Extracted entries -
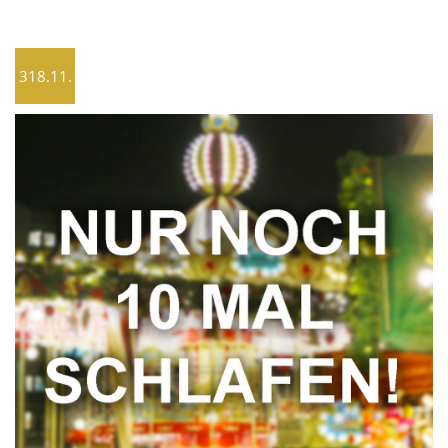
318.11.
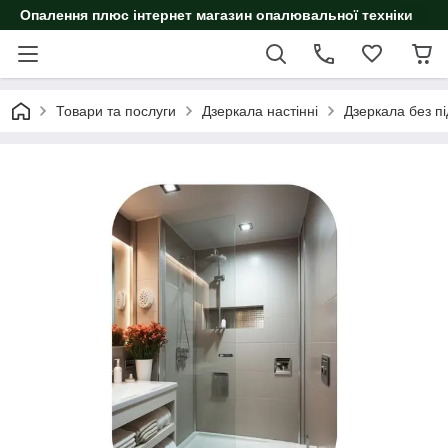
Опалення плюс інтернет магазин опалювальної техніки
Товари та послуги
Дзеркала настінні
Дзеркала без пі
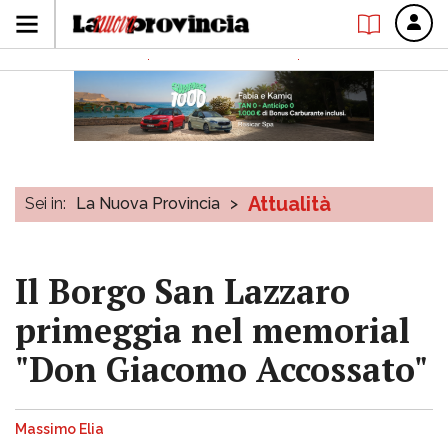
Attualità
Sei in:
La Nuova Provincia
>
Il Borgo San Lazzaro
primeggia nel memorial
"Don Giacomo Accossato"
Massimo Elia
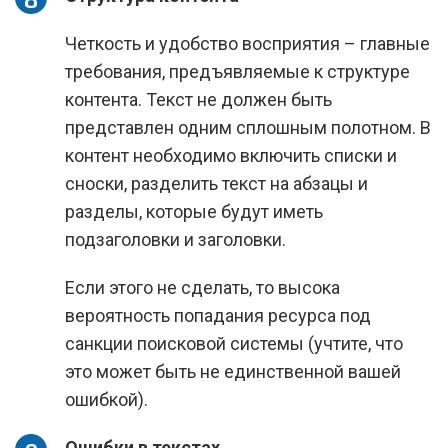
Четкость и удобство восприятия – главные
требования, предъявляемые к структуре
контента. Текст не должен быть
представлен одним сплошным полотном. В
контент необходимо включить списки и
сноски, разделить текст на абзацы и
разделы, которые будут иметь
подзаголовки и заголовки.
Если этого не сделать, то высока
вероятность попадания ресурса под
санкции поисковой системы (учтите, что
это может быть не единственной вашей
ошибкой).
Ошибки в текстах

* * *

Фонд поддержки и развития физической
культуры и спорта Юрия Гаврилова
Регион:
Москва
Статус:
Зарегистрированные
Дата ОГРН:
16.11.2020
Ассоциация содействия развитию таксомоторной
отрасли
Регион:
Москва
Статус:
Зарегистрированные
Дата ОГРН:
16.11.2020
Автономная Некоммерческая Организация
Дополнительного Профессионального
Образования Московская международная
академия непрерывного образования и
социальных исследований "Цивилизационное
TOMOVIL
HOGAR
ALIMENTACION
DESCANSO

...

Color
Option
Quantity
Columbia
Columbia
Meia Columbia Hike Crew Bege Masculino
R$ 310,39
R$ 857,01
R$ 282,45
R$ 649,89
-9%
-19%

The problem -
Whenever "быть" occurs in a line of the entries, copy that line.

Response below -
контента. Текст не должен быть
это может быть не единственной вашей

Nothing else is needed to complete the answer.